Please note: This PhD defence will take place online.
Vasisht Duddu, PhD candidate
David R. Cheriton School of Computer Science
Supervisor: Professor N. Asokan
Machine learning (ML) models are increasingly being deployed for client-facing services (e.g., chatbots, search engines, and browsers), high-stakes decision-making applications (e.g., healthcare and criminal justice), and as part of larger systems (e.g., autonomous vehicles and operating systems). However, to deploy ML models for a particular application, practitioners need to address various deployment concerns including (i) infrastructure issues (e.g., latency, throughput, interoperability, scalability), (ii) model design (e.g., high utility and generalization, low overfitting, hyperparameter tuning, data processing), (iii) environmental impact (e.g., reducing carbon emission, water and power consumptions by data-centers), (iv) adversarial and societal risks (e.g., security, privacy, safety of clients, unfairness, poor transparency, misalignment, misinformation, and cyberattacks), and (v) enabling governance (e.g., verifying claims by practitioners, and regulatory compliance). I focus on two deployment concerns—adversarial and societal risks, and enabling governance—and address unintended interactions and accountability within these respective concerns. I present them as two parts of the thesis.
(Part-1) Unintended Interactions in Machine Learning: Existing literature has identified and exploited various risks to security, privacy, fairness, transparency, and safety.

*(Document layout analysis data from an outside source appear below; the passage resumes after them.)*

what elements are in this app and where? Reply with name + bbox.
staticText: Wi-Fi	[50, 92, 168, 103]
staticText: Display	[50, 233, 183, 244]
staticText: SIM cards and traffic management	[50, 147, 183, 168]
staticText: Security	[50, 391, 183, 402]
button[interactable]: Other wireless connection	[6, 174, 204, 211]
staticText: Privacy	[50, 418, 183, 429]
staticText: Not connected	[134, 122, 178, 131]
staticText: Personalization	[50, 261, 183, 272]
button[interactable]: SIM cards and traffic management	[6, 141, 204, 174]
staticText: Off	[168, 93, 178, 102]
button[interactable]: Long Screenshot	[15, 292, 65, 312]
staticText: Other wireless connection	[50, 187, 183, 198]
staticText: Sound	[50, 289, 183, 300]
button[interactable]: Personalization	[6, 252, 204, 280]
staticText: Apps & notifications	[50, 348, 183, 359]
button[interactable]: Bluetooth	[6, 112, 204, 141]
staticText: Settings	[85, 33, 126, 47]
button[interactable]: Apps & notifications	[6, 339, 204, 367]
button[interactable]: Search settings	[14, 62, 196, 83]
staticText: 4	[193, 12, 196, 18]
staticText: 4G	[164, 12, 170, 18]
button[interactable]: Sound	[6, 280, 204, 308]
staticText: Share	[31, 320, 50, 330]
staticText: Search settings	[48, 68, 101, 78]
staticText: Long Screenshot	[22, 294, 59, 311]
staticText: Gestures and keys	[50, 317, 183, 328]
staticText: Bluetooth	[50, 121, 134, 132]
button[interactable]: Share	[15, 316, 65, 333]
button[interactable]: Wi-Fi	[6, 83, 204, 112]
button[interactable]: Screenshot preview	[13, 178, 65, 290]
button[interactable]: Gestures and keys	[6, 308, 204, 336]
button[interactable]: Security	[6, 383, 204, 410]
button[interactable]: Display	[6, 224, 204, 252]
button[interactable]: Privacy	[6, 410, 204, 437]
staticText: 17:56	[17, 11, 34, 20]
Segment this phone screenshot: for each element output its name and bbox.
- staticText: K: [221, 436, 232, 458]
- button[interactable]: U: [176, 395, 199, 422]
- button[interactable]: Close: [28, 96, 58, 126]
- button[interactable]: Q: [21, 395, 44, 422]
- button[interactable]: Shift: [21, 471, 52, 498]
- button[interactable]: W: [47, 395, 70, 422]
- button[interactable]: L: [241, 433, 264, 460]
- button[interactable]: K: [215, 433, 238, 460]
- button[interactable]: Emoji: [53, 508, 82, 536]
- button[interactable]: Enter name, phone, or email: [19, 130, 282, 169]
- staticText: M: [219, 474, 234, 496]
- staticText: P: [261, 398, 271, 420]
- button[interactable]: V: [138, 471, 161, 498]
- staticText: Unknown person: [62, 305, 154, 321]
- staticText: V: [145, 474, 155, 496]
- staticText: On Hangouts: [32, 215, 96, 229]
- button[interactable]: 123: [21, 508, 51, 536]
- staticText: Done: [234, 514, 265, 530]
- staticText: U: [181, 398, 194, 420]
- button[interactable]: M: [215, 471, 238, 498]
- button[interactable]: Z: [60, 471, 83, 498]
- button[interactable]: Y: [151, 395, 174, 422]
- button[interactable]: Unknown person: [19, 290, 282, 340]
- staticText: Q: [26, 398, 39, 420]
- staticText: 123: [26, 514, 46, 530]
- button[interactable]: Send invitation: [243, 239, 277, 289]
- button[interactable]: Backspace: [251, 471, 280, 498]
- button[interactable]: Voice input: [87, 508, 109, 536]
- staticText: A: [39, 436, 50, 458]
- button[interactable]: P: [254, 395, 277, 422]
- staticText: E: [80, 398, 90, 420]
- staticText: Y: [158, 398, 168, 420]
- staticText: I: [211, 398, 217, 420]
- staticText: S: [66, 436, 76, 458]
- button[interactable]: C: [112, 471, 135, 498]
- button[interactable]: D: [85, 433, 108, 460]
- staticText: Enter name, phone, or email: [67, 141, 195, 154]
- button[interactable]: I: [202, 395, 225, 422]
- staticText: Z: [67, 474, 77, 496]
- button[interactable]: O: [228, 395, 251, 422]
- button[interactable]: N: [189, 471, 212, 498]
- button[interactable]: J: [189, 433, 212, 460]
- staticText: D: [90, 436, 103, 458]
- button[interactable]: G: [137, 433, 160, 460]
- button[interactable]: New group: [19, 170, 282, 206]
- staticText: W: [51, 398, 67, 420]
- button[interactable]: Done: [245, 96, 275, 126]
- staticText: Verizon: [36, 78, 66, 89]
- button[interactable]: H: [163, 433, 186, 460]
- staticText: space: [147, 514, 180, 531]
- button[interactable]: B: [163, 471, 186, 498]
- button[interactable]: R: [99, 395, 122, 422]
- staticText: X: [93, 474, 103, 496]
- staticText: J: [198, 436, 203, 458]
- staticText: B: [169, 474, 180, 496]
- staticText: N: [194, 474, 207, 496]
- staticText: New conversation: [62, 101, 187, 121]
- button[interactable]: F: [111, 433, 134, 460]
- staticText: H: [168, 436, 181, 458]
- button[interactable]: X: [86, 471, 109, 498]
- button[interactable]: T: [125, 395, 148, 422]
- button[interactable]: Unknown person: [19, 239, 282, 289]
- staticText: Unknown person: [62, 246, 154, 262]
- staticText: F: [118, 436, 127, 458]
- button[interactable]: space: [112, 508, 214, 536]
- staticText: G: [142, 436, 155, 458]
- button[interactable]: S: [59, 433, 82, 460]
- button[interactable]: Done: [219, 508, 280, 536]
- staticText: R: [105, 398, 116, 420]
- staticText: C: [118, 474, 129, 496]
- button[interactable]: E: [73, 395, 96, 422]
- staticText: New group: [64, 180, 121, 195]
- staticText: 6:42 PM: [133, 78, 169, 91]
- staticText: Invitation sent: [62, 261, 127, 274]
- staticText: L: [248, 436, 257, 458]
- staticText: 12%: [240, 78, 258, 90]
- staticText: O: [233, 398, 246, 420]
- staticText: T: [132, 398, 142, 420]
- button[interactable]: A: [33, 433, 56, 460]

While substantial prior work explores the design of defenses against individual risks in isolation, this is not sufficient for real-world ML models which must protect against multiple risks simultaneously. This requires practitioners to address unintended interactions that emerge when protecting against multiple risks. A systematic understanding of such interactions is lacking and I identify the following unintended interactions: (a) a defense against one risk may increase or decrease other unrelated risks; (b) conflicts among defenses can decrease their effectiveness when combined; and (c) collusion among adversaries can allow exploiting one risk to increase others. I propose frameworks to identify factors underlying such interactions, and present guidelines to conjecture about unexplored ones.
(Part-2) Accountability in Machine Learning Pipeline: Practitioners must often demonstrate properties of an ML model, its training process, and its training data, to a verifier (e.g., regulator or customer). Such claims are typically communicated via ML property cards (e.g., model, data, and inference cards). I propose ML property attestations, technical mechanisms that allow provers (e.g., model trainers) to demonstrate these properties to verifiers, while ensuring confidentiality of the proprietary model and data. I show that existing software-based attestations are either inefficient (e.g., cryptographic mechanisms), or ineffective and easily evaded (e.g., ML-based mechanisms). I then identify hardware-assisted mechanisms using trusted execution environments as an efficient and effective alternative for providing ML property attestations. This can be used for verifiable ML property cards, ensure accountability of practitioners' claims, and also show compliance with regulations.